Worlds Best - expensive, pleasant smell, scoops good, flushing is difficult, dusty
Tidy Cats Scoop - cheap, pleasant smell, scoops fair, flushes well, some dusty
A&M Super Scoop - affordable, odd plaster smell, scoops best, flushes average, some dust

unfortunately, I'm stuck with Tidy Cats for a while, since I stocked up
on it recently from a Target Sale, but when I'm ready to restock on litter
I will definitely be going with Arm & Hammer Super Scoop, and here's why;

A&H is the only litter of the three that cakes well around urine,
so you can remove all when you scoop it out each day. with
the other two litters, urine balls will fall apart too easily and
the smeller bits of urine litter stay behind when you rake daily,
or earlier when the cat was digging around in your litter box.
this means with A&H the urea does not build up in your litter
box as quickly as it may with the other two litters I tried.

The only odd thing about A&H may be that the large rigid
urine clumps encourage my cats to dig more, so I found
noticeably more litter bits outside my box than the others,
but hardly any dust at all.

I'd rather suffer some of the minor issue of A&H then leave 
all that urine behind as other litters may. When you use A&H
you seem to consume it far faster than other litters because
you are successfully catching and removing all that urine.
Best price I've seen thus far was 28lbs for $10 at Target.

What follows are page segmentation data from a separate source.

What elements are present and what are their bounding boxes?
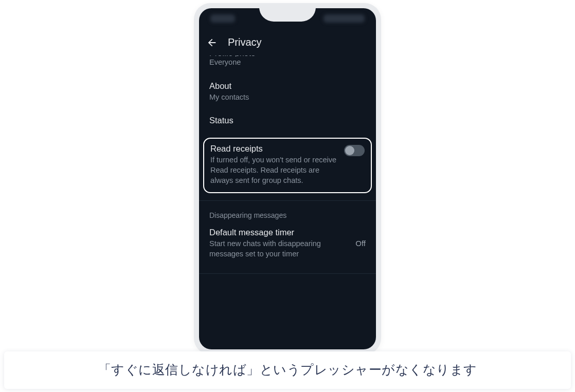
- setting-value: Off: [355, 239, 366, 248]
- setting-value: My contacts: [209, 92, 366, 103]
- status-time-blur: [210, 14, 235, 23]
- setting-about[interactable]: About My contacts: [199, 75, 376, 110]
- phone-notch: [259, 8, 316, 22]
- timer-text: Default message timer Start new chats wi…: [209, 228, 348, 259]
- read-receipts-toggle[interactable]: [344, 145, 365, 156]
- back-button[interactable]: [206, 37, 217, 47]
- section-header-disappearing: Disappearing messages: [199, 201, 376, 225]
- read-receipts-text: Read receipts If turned off, you won't s…: [210, 144, 339, 186]
- settings-scroll[interactable]: Profile photo Everyone About My contacts…: [199, 55, 376, 349]
- phone-screen: Privacy Profile photo Everyone About My …: [199, 8, 376, 349]
- app-header: Privacy: [199, 29, 376, 55]
- setting-status[interactable]: Status: [199, 109, 376, 133]
- caption-card: 「すぐに返信しなければ」というプレッシャーがなくなります: [4, 351, 571, 389]
- setting-title: Read receipts: [210, 144, 339, 154]
- toggle-knob: [345, 146, 354, 155]
- setting-description: If turned off, you won't send or receive…: [210, 155, 339, 186]
- setting-profile-photo[interactable]: Profile photo Everyone: [199, 55, 376, 75]
- setting-description: Start new chats with disappearing messag…: [209, 238, 348, 259]
- status-icons-blur: [324, 14, 365, 23]
- section-divider: [199, 273, 376, 274]
- setting-read-receipts-highlighted[interactable]: Read receipts If turned off, you won't s…: [203, 138, 372, 193]
- setting-title: Status: [209, 115, 366, 126]
- page-title: Privacy: [228, 36, 262, 48]
- phone-frame: Privacy Profile photo Everyone About My …: [194, 3, 381, 354]
- caption-text: 「すぐに返信しなければ」というプレッシャーがなくなります: [14, 360, 561, 380]
- arrow-left-icon: [206, 37, 218, 48]
- setting-title: Default message timer: [209, 228, 348, 237]
- setting-default-timer[interactable]: Default message timer Start new chats wi…: [199, 225, 376, 267]
- setting-title: About: [209, 80, 366, 91]
- setting-title: Profile photo: [209, 55, 366, 57]
- status-bar: [199, 8, 376, 29]
- setting-value: Everyone: [209, 58, 366, 68]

*If anyone can recommend other litters like A&H that do a superior
job of clumping specifically around urine leavings, please let me know.*


----------



## Muzby (Jan 9, 2008)

We use WalMarts' "Special Kitty", unscented. We mix in a bag of a scoopable pine litter as well, it makes it smell pretty naturally and does help the clumping. 

We're considering moving to unmedicated chick feed for litter (like a cheap Swheat Scoop), as we loved Swheat Scoop but hated the price tag. Now that we're rawfed, we also think that the 'stink' level will go way down (after a few weeks, our boxes reeked.. not of poo/pee.. just... stink).

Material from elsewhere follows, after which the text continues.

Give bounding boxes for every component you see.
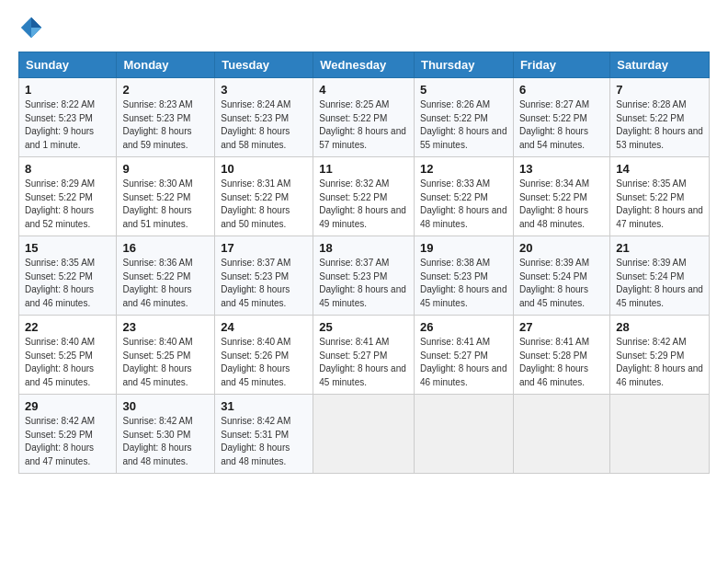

SpecialKitty is clumping clay, fairly dusty, but not too horrible. We found the bottom of the bags of Swheat Scoop to be dusty (the cats were always covered in a fine layer of dust from the newly filled boxes). The clumping pine isn't dusty at all, but does stick to the cats a bit, so tracks quite far!


----------



## whiteghost (Apr 24, 2005)

I have used Fresh Step and Scoop Away. I absolutely hated both types of litter. They left a nasty smell on everything in my room. They were dusty and just yuck. If they work for someone else, thats great, but they don't work here!

I use a combination. I use the plain Special Kitty Clumbable Cat Litter and mix it with Tidy Cats Small Spaces. I use both of them because the Tidy Cats is expensive. I want it to last as long as possible. I have found that this works very well for us. I have 2 litter boxes and 4 cats.


----------



## rivernuts (Apr 12, 2006)

Out of all the clay litters I've tried, Dr Elsey's Precious Cat Ultra Premium is my favorite. It clumps well, rarely smells, and doesn't dust up. My favorite non clay litter is World's Best, it has all the positives of Dr Elsey's plus it's very light and flushable.


----------



## OwnedByACat (Jan 11, 2008)

I think I'm going to give Dr Elsey's Precious Cat Ultra Premium another try. I have to have my sister buy it for me, and deliver it over the holiday when I see her because I can't get it in my area, so I'll have to stock up. I love Ever Clean, but this last time I went to buy it, it's jumped from $16.29 to just over $19 per box!!!!!!! :yikes Luckily, some of the scented was still at the old price, so I got that, but it's to perfumey for me. I won't pay that much for litter, I don't care how much I like it!! That is just crazy!


----------



## ladylilith (Sep 25, 2008)

I started with Jonny Cat (clay) which didn't really work for me at all. It didn't get rid of odors and I didn't like how pee would collect in the corners of the box.

Now I use Fresh Step scoopable and I like it a lot, although it is quite dusty/overwhelming when poured. I can hardly tell there's a litterbox in the room now.


----------



## HanknAng (Jul 21, 2008)

I use Arm & Hammer Super Scoop, I really like it. I've tried some others...what ever ones walmart has, I think its Special Kitty, Fresh Step, Tidy Cats...a few others maybe?? not really sure, but out of all the ones I tried, I chose the A&H becuase it seemed to do best for the price. The other ones were either uber dusty, didn't clump well, or were really expensive.


----------



## Briggi (Nov 26, 2008)

I tried Fresh step and feline pine before, but finally I picked Even Clean. It costs a little bit expensive, but it is worth to buy it. Tidy cat is good, but my cat didn't like it. She sneezed in front of the litter box and never got in the box, she hold her pee & poo for a day until I changed the litter to the old one. Fresh step was too dusty, she sneezed a lot and the smell just too strong, her hair just smelled like a litter box. I pretty like feline pine, but it is just too much work to clean the dust under the wood pellet.


----------



## petspy (Sep 11, 2008)

FYI: Tidy Cat's Scoop is on sale thru Saturday at Target

2x 35lbs for only $17 total, or (2x $11) -$5 bonus giftcard

that's less than a 25¢ per pound
for an above average clay litter,
_that my cat's are content to use._


----------



## PatriciaLynn (Oct 23, 2008)

I use Fresh Step but I also use the disposable litter boxes and replace them approximately every 2-3 weeks.


----------



## petspy (Sep 11, 2008)

Target's running the sale again this week 1/4-1/10;



petspy said:


> FYI: Tidy Cat's Scoop is on sale thru Saturday at Target
> 2x 38lbs for only $17 total, or (2x $11) -$5 bonus giftcard
> that's only about 22¢ per pound
> for an above average clay litter,
> _that my cat's are content to use._


----------